§ EXERCISE OBJECTIVE
All of the records must be restated exactly, with every line complete.

Dataset entries:
◇ ◇ ◇ ◇

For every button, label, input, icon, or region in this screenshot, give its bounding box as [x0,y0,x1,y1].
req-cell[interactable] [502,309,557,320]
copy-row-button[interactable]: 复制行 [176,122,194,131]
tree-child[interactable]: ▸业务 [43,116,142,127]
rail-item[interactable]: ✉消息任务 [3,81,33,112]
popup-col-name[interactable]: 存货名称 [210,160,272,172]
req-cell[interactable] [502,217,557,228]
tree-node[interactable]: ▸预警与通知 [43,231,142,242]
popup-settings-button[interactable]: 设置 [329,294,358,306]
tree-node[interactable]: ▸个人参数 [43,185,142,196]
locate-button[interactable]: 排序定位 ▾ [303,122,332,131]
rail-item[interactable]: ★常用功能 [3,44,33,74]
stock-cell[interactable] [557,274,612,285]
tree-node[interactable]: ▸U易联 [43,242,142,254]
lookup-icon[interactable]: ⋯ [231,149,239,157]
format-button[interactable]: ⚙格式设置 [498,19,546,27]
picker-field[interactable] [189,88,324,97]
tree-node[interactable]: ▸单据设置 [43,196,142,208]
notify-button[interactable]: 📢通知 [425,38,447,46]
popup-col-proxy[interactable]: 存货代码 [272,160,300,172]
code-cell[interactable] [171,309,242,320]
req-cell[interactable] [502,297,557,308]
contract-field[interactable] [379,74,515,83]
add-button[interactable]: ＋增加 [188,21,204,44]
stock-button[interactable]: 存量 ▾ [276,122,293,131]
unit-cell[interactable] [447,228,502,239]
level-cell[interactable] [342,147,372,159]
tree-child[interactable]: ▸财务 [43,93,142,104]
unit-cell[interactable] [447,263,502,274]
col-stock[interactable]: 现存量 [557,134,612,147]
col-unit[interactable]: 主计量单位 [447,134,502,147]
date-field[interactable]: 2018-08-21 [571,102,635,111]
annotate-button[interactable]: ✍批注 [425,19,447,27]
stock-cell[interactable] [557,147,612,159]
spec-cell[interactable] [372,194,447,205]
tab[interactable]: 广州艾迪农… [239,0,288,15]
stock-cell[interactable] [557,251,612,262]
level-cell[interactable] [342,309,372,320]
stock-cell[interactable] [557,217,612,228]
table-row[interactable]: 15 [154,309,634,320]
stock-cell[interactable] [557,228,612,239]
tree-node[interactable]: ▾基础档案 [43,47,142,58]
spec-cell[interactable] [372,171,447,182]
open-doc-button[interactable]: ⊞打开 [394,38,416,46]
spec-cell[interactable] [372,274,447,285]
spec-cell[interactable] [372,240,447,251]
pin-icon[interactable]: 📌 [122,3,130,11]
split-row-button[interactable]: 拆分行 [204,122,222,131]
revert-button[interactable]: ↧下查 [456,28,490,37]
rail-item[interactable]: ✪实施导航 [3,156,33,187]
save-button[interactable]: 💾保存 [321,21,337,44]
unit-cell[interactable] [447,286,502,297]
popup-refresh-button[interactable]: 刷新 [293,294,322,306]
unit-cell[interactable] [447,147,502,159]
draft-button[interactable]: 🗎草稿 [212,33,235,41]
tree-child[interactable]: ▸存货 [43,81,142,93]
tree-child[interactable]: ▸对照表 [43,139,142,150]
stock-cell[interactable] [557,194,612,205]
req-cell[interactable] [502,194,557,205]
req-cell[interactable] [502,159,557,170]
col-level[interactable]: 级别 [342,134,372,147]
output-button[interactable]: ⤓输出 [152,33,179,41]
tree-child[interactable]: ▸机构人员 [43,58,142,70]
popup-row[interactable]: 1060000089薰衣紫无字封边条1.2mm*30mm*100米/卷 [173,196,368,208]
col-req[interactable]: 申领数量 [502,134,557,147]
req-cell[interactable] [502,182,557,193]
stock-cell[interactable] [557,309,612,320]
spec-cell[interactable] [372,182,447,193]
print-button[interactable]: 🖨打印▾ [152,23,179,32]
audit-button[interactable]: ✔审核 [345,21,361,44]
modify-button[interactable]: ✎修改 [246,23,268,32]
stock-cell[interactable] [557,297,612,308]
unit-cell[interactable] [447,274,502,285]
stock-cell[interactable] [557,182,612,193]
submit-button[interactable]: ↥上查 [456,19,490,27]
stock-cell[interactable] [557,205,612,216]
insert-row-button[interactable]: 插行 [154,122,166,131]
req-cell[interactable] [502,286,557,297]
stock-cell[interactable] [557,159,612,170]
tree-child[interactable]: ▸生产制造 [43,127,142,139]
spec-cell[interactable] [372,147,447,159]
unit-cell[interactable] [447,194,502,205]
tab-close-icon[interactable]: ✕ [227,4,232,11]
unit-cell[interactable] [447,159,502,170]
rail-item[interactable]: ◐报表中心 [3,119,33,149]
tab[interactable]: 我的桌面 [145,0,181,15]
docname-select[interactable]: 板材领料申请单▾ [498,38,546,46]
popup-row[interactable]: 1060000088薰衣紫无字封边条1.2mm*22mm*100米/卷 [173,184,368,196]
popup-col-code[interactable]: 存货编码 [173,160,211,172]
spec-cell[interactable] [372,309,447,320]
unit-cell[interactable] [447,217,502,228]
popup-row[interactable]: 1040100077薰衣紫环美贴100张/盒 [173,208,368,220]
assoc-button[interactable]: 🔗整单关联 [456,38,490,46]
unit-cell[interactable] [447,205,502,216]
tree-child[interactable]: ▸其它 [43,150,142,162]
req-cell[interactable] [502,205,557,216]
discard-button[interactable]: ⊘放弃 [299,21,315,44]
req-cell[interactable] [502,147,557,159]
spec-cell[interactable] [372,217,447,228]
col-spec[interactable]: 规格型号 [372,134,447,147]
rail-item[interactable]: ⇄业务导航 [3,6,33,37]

◇ ◇ ◇ ◇

§ ANSWER SECTION
For every button, label, input, icon, or region in this screenshot, give its bounding box as [x0,y0,x1,y1].
req-cell[interactable] [502,309,557,320]
copy-row-button[interactable]: 复制行 [176,122,194,131]
tree-child[interactable]: ▸业务 [43,116,142,127]
rail-item[interactable]: ✉消息任务 [3,81,33,112]
popup-col-name[interactable]: 存货名称 [210,160,272,172]
req-cell[interactable] [502,217,557,228]
tree-node[interactable]: ▸预警与通知 [43,231,142,242]
popup-settings-button[interactable]: 设置 [329,294,358,306]
tree-node[interactable]: ▸个人参数 [43,185,142,196]
locate-button[interactable]: 排序定位 ▾ [303,122,332,131]
rail-item[interactable]: ★常用功能 [3,44,33,74]
stock-cell[interactable] [557,274,612,285]
tree-node[interactable]: ▸U易联 [43,242,142,254]
lookup-icon[interactable]: ⋯ [231,149,239,157]
format-button[interactable]: ⚙格式设置 [498,19,546,27]
picker-field[interactable] [189,88,324,97]
tree-node[interactable]: ▸单据设置 [43,196,142,208]
notify-button[interactable]: 📢通知 [425,38,447,46]
popup-col-proxy[interactable]: 存货代码 [272,160,300,172]
code-cell[interactable] [171,309,242,320]
req-cell[interactable] [502,297,557,308]
contract-field[interactable] [379,74,515,83]
add-button[interactable]: ＋增加 [188,21,204,44]
stock-button[interactable]: 存量 ▾ [276,122,293,131]
unit-cell[interactable] [447,228,502,239]
level-cell[interactable] [342,147,372,159]
tree-child[interactable]: ▸财务 [43,93,142,104]
unit-cell[interactable] [447,263,502,274]
col-stock[interactable]: 现存量 [557,134,612,147]
col-unit[interactable]: 主计量单位 [447,134,502,147]
date-field[interactable]: 2018-08-21 [571,102,635,111]
annotate-button[interactable]: ✍批注 [425,19,447,27]
stock-cell[interactable] [557,147,612,159]
spec-cell[interactable] [372,194,447,205]
tab[interactable]: 广州艾迪农… [239,0,288,15]
stock-cell[interactable] [557,251,612,262]
level-cell[interactable] [342,309,372,320]
stock-cell[interactable] [557,217,612,228]
table-row[interactable]: 15 [154,309,634,320]
stock-cell[interactable] [557,228,612,239]
tree-node[interactable]: ▾基础档案 [43,47,142,58]
spec-cell[interactable] [372,171,447,182]
open-doc-button[interactable]: ⊞打开 [394,38,416,46]
spec-cell[interactable] [372,274,447,285]
spec-cell[interactable] [372,240,447,251]
pin-icon[interactable]: 📌 [122,3,130,11]
split-row-button[interactable]: 拆分行 [204,122,222,131]
revert-button[interactable]: ↧下查 [456,28,490,37]
rail-item[interactable]: ✪实施导航 [3,156,33,187]
save-button[interactable]: 💾保存 [321,21,337,44]
unit-cell[interactable] [447,286,502,297]
popup-refresh-button[interactable]: 刷新 [293,294,322,306]
unit-cell[interactable] [447,147,502,159]
draft-button[interactable]: 🗎草稿 [212,33,235,41]
tree-child[interactable]: ▸存货 [43,81,142,93]
tree-child[interactable]: ▸对照表 [43,139,142,150]
stock-cell[interactable] [557,194,612,205]
req-cell[interactable] [502,194,557,205]
req-cell[interactable] [502,159,557,170]
col-level[interactable]: 级别 [342,134,372,147]
output-button[interactable]: ⤓输出 [152,33,179,41]
tree-child[interactable]: ▸机构人员 [43,58,142,70]
popup-row[interactable]: 1060000089薰衣紫无字封边条1.2mm*30mm*100米/卷 [173,196,368,208]
col-req[interactable]: 申领数量 [502,134,557,147]
req-cell[interactable] [502,182,557,193]
stock-cell[interactable] [557,309,612,320]
spec-cell[interactable] [372,182,447,193]
print-button[interactable]: 🖨打印▾ [152,23,179,32]
audit-button[interactable]: ✔审核 [345,21,361,44]
modify-button[interactable]: ✎修改 [246,23,268,32]
stock-cell[interactable] [557,297,612,308]
unit-cell[interactable] [447,274,502,285]
stock-cell[interactable] [557,182,612,193]
submit-button[interactable]: ↥上查 [456,19,490,27]
stock-cell[interactable] [557,205,612,216]
insert-row-button[interactable]: 插行 [154,122,166,131]
req-cell[interactable] [502,286,557,297]
stock-cell[interactable] [557,159,612,170]
tree-child[interactable]: ▸生产制造 [43,127,142,139]
spec-cell[interactable] [372,147,447,159]
unit-cell[interactable] [447,194,502,205]
tab-close-icon[interactable]: ✕ [227,4,232,11]
unit-cell[interactable] [447,159,502,170]
rail-item[interactable]: ◐报表中心 [3,119,33,149]
tab[interactable]: 我的桌面 [145,0,181,15]
docname-select[interactable]: 板材领料申请单▾ [498,38,546,46]
popup-row[interactable]: 1060000088薰衣紫无字封边条1.2mm*22mm*100米/卷 [173,184,368,196]
popup-col-code[interactable]: 存货编码 [173,160,211,172]
spec-cell[interactable] [372,309,447,320]
unit-cell[interactable] [447,217,502,228]
popup-row[interactable]: 1040100077薰衣紫环美贴100张/盒 [173,208,368,220]
assoc-button[interactable]: 🔗整单关联 [456,38,490,46]
unit-cell[interactable] [447,205,502,216]
tree-child[interactable]: ▸其它 [43,150,142,162]
req-cell[interactable] [502,205,557,216]
discard-button[interactable]: ⊘放弃 [299,21,315,44]
req-cell[interactable] [502,147,557,159]
spec-cell[interactable] [372,217,447,228]
col-spec[interactable]: 规格型号 [372,134,447,147]
rail-item[interactable]: ⇄业务导航 [3,6,33,37]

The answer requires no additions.